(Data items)
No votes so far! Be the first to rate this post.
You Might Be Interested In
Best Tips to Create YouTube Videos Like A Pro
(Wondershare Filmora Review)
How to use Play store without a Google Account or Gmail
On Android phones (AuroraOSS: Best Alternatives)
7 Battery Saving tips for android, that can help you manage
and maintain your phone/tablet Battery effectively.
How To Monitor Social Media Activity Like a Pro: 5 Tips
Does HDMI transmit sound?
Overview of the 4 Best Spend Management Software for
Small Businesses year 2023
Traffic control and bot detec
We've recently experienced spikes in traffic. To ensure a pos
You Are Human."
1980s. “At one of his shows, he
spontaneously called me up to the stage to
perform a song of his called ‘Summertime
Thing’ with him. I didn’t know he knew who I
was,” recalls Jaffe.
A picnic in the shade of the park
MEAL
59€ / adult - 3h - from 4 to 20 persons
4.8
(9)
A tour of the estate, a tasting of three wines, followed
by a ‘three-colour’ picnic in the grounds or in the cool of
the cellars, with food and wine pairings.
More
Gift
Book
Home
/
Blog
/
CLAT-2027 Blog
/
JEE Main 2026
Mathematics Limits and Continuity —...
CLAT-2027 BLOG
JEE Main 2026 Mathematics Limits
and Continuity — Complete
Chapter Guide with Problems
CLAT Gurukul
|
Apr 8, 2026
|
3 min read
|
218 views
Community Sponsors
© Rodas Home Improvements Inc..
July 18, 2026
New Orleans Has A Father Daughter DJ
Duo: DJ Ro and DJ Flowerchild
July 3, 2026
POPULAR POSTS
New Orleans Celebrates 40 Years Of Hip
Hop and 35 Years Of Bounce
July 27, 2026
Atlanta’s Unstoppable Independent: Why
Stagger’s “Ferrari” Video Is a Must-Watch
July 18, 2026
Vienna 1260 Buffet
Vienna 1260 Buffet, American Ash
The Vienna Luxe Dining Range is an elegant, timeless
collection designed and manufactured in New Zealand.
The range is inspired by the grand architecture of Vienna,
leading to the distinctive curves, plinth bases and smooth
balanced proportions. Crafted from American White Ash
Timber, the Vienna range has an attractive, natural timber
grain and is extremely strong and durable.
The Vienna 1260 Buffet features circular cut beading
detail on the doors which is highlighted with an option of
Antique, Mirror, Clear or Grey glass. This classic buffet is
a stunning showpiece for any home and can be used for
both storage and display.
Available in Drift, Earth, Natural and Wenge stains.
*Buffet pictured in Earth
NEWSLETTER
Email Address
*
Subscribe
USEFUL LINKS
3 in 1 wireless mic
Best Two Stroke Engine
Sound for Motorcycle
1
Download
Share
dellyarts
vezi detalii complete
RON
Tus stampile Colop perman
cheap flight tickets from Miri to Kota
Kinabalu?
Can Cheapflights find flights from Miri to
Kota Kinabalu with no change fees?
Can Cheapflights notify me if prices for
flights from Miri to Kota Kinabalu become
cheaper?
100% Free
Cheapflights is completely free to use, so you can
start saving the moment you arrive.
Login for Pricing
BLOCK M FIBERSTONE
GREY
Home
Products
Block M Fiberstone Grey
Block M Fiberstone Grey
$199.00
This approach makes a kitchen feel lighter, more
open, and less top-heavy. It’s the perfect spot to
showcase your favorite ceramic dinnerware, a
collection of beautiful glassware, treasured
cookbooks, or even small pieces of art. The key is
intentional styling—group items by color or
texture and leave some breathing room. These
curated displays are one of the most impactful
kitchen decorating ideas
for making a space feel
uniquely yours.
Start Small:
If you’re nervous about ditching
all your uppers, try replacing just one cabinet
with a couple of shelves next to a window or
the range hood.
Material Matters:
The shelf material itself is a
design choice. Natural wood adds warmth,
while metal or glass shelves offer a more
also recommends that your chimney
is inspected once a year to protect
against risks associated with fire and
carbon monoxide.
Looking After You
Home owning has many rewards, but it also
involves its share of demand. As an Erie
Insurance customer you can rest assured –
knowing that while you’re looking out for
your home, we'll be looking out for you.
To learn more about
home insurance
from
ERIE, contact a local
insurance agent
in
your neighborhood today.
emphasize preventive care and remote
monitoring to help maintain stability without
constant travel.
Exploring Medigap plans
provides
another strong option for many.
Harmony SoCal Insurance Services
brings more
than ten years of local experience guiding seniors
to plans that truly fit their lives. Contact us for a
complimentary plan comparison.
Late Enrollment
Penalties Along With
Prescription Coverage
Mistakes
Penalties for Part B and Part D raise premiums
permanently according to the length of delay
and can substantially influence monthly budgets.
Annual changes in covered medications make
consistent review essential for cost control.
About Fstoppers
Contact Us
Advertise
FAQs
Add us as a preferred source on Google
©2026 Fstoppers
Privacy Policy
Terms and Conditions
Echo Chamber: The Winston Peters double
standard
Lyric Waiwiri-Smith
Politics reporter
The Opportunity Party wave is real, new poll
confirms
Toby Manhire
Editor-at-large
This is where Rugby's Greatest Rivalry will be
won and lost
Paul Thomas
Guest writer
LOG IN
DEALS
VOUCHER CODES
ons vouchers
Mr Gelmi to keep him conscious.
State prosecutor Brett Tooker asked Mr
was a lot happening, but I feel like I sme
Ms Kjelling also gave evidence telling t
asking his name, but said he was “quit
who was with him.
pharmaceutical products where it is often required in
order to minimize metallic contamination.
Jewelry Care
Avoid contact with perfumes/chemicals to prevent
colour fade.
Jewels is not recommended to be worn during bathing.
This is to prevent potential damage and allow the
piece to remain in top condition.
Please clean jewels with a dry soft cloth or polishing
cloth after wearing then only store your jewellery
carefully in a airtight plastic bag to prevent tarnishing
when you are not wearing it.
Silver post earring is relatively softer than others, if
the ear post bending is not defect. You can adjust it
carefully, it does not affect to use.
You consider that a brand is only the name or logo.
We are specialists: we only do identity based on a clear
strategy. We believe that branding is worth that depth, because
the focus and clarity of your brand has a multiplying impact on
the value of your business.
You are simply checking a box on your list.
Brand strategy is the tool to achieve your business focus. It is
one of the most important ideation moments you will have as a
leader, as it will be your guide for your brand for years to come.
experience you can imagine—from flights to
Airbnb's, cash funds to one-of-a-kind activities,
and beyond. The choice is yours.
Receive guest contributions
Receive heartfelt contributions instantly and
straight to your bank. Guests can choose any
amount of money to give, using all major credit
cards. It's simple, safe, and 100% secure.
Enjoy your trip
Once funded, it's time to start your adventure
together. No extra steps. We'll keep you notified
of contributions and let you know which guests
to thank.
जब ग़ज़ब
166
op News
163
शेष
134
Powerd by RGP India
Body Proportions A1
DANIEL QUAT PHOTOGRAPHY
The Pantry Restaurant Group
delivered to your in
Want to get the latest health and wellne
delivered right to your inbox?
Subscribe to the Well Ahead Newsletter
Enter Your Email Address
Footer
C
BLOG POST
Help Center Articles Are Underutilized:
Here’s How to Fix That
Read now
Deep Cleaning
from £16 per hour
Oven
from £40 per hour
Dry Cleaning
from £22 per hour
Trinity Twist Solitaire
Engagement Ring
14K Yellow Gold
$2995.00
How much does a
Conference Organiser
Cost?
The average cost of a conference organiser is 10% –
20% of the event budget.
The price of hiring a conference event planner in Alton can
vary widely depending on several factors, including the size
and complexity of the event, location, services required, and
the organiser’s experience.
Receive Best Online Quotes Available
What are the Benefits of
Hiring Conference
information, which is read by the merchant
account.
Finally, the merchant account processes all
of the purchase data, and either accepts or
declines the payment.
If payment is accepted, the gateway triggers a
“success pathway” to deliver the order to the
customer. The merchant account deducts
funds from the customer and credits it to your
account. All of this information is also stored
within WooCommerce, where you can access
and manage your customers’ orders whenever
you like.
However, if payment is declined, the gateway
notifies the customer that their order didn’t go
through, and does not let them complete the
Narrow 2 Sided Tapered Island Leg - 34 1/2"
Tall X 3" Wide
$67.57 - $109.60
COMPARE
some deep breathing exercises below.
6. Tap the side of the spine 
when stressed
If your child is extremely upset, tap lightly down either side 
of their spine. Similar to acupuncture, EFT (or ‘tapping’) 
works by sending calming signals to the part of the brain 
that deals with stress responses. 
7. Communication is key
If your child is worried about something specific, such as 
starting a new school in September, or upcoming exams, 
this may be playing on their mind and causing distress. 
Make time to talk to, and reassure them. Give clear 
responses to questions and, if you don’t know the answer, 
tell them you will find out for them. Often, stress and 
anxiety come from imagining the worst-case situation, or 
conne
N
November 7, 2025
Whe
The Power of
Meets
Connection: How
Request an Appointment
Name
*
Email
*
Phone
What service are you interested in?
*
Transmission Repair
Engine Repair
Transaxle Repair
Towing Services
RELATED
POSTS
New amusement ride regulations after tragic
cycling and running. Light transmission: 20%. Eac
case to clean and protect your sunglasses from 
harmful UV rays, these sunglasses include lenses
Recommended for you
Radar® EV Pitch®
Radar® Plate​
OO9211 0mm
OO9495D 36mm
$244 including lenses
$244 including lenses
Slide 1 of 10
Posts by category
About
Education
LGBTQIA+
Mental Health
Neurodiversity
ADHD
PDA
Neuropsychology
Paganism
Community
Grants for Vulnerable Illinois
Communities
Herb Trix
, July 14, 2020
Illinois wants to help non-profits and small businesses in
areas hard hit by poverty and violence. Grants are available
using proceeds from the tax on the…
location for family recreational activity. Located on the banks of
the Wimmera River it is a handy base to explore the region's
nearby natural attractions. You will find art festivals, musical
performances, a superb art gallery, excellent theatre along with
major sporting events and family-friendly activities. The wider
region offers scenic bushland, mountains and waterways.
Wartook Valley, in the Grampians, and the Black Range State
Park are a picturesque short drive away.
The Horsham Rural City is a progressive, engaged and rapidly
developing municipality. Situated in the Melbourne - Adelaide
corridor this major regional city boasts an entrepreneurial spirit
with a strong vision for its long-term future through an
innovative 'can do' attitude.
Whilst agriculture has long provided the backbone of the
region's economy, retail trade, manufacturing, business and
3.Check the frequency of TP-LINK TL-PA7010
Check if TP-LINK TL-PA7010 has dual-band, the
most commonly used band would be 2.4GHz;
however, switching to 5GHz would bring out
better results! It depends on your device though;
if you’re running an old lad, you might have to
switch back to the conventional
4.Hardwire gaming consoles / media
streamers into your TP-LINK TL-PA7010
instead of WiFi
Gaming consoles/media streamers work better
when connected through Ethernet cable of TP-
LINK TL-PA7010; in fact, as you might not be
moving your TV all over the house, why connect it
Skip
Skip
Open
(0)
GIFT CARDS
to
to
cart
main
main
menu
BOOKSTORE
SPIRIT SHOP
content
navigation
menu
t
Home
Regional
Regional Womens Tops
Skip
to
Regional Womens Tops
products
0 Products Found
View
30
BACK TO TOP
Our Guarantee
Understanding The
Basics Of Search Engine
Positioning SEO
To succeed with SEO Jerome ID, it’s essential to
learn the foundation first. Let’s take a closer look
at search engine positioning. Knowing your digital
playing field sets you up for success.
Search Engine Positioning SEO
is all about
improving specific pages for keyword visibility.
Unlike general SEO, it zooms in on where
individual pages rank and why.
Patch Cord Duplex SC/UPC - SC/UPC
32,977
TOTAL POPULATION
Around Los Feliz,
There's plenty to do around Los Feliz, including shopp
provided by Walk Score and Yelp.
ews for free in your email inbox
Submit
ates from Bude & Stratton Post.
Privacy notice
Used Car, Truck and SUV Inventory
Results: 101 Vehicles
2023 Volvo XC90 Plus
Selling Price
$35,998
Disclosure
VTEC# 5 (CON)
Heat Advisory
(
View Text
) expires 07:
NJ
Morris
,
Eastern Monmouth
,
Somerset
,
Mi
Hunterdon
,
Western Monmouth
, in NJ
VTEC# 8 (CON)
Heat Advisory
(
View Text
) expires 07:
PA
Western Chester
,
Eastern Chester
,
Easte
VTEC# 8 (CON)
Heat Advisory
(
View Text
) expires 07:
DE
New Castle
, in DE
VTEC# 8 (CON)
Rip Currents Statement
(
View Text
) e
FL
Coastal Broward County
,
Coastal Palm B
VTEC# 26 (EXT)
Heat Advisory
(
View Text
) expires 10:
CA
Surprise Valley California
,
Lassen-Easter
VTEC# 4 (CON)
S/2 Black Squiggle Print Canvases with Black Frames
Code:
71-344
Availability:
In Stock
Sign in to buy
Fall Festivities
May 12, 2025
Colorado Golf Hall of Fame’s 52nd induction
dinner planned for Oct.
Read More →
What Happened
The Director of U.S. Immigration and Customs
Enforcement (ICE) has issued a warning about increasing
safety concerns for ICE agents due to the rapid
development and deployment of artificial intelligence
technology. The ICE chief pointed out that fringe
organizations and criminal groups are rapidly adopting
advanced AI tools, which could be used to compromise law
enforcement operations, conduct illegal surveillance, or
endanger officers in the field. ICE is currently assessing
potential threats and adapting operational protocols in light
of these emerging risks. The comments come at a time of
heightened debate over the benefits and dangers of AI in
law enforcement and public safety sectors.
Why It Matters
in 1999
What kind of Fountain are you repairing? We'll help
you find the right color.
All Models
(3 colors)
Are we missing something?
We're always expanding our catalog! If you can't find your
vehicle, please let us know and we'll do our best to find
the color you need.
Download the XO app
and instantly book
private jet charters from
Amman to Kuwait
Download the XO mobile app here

* **Exercise prompt**
What you give back should be only the lines of the records above, starting at the line with "Subscribe to the Well Ahead Newsletter" and ending at the line with "declines the payment.", restated word for word.

* **Answer to the exercise**
Subscribe to the Well Ahead Newsletter
Enter Your Email Address
Footer
C
BLOG POST
Help Center Articles Are Underutilized:
Here’s How to Fix That
Read now
Deep Cleaning
from £16 per hour
Oven
from £40 per hour
Dry Cleaning
from £22 per hour
Trinity Twist Solitaire
Engagement Ring
14K Yellow Gold
$2995.00
How much does a
Conference Organiser
Cost?
The average cost of a conference organiser is 10% –
20% of the event budget.
The price of hiring a conference event planner in Alton can
vary widely depending on several factors, including the size
and complexity of the event, location, services required, and
the organiser’s experience.
Receive Best Online Quotes Available
What are the Benefits of
Hiring Conference
information, which is read by the merchant
account.
Finally, the merchant account processes all
of the purchase data, and either accepts or
declines the payment.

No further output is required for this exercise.